We are sitting on the beach of Majugual watching frigate birds gliding far overhead. Their silhouette is unmistakeable: a long crucifix shape, wings raked back to a point. They are motionless as they circle the thermals, but when they dive then their tail opens like a swallow’s, so they can fine-tune their trajectory, finding the optimal angle to hit the water and seize the fish beneath.

We’re not the only ones watching the birds. Every time they leave their distant circuit and start their long dives, an old man emerges from a patch of shade above the beach. Fishing rod in hand he bounds down the scorching sand. He is surely some way into his sixth decade but he still has an impressive turn of pace. He charges straight into the water, wading out to where the waves are breaking and starts casting lures into the area that the birds have indicated. He reels them in furiously and casts again, and the again, until he is rewarded.

We’ve watched three ventures so far and each time he’s landed at least one fat fish – they look like bass from where I’m sitting. He then runs back up above the water line and buries the still-flapping fish in the sand, before returning to the breakers. On this cue, a little old lady comes trotting down in her apron (they are all so energetic!). She digs up the catch and whisks it back up to the little taverna tucked up in the tree line, the simply, but appropriately, named Foods-Drinks. Sometimes there’s a man with a net who jogs down too if the shoal looks abundant, but he’s a less urgent runner and always seems to arrive too late.

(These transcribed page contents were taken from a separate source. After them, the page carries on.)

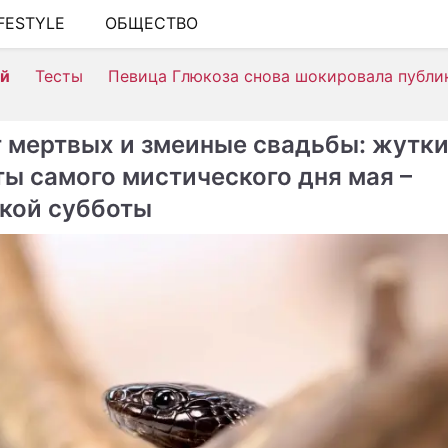
IFESTYLE
ОБЩЕСТВО
ШОУ-БИЗНЕС
ей
Тесты
Певица Глюкоза снова шокировала публи
АВТО
КИНО
 мертвых и змеиные свадьбы: жутк
НЕДВИЖИМОСТЬ
ты самого мистического дня мая –
кой субботы
ЗДОРОВЬЕ
ЭКОНОМИКА
ПРОИСШЕСТВИЯ
СОННИК
СТИЛЬ ЖИЗНИ
СЕРИАЛЫ
ИГРЫ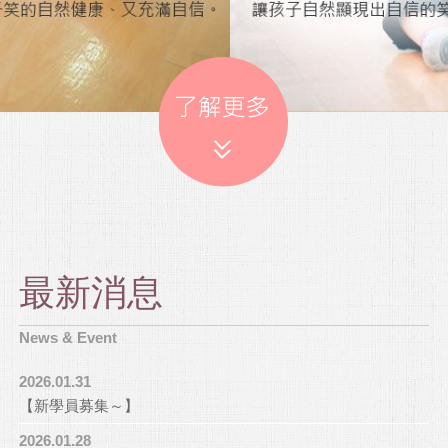
最新消息
News & Event
2026.01.31
【新學員募集～】
2026.01.28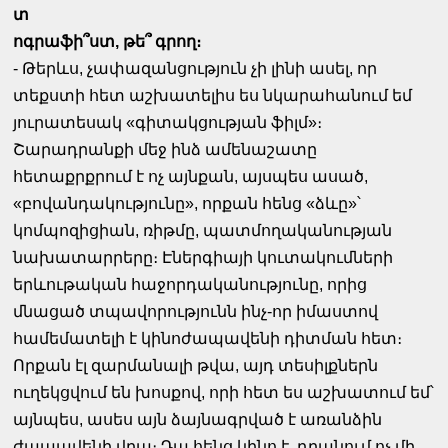
տ
ոգրաֆի՞ստ, թե՞ գրող։
- Թերևս, չափազանցություն չի լինի ասել, որ
տեքստի հետ աշխատելիս ես նկարահանում եմ
յուրատեսակ «գիտակցության ֆիլմ»։
Շարադրանքի մեջ ինձ ամենաշատը
հետաքրքրում է ոչ այնքան, այսպես ասած,
«բովանդակությունը», որքան հենց «ձևը»՝
կոմպոզիցիան, ռիթմը, պատմողականության
նախատարրերը։ Էներգիայի կուտակումների
երևութական հաջորդականությունը, որից
մնացած տպավորությունն ինչ-որ իմաստով
համեմատելի է կինոժապավենի դիտման հետ։
Որքան էլ զարմանալի թվա, այդ տեսիլքներն
ուղեկցվում են խոսքով, որի հետ ես աշխատում եմ՝
այնպես, ասես այն ձայնագրված է առանձին
ժապավենի վրա։ Դա հենց կինո է, դրանում ոչ մի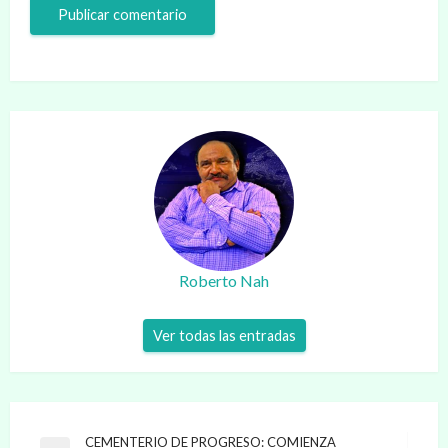
Roberto Nah
Ver todas las entradas
Navegación
CEMENTERIO DE PROGRESO: COMIENZA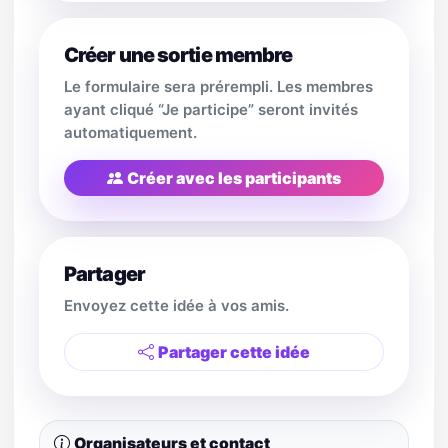
Créer une sortie membre
Le formulaire sera prérempli. Les membres
ayant cliqué “Je participe” seront invités
automatiquement.
Créer avec les participants
Partager
Envoyez cette idée à vos amis.
Partager cette idée
Organisateurs et contact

This is quite a show and I sit there watching for a while. There is a mildly slapstick element to the sprint down the dunes, the fully-clothed plunge into the sea, the frantic speed of it all. Over time it becomes apparent that this is serious work though and smiles give way to admiration. The silent crouch under the palm tree reading the frigate birds, the sudden explosion of energy in the midday heat. This is a family team, I decide, they have fished these shores all their lives. They use the wisdom of their ancestors, following the birds to find the shoals, grilling their fresh catch on charcoal fires with wild garlic and lime. This interplay between man and nature feels primordial, maybe it has beeen passed down generational lines over hundreds of years. I can imagine indigenous tribesmen, squatting high up in the meagre shade centuries ago, squinting into the blue, twining nets between their fingers, ready for the abrupt shift from stillness into motion. The sparse landscape around them would be exactly the same as it is now.
I try to talk to the fisherman as he trudges back up after one foray, but he is taciturn and unwilling to talk through his ancestral history with a random gringo in the heat. In any case the birds are falling again, right at the other end of the beach, and he’s got a long run to do.
We decide that we must go and eat some of that fresh fish at Foods-Drinks. When we sit down for lunch however we discover we have made an unfortunate misunderstanding about who was supposed to bring the bankroll (Menna for sure), and of course they don’t take credit cards. We managed to stump up about four dollars in change and so the family ends up sharing a quesadilla and some patacones for lunch. We cannot participate in the fish-to-plate ritual. We must remain voyeurs, observing the ancient tradition from the outside, uninitiated, reduced to writing about it in blogs. I saw little old lady delivering a plate of fresh sea bass to a nearby table though and it looked really good.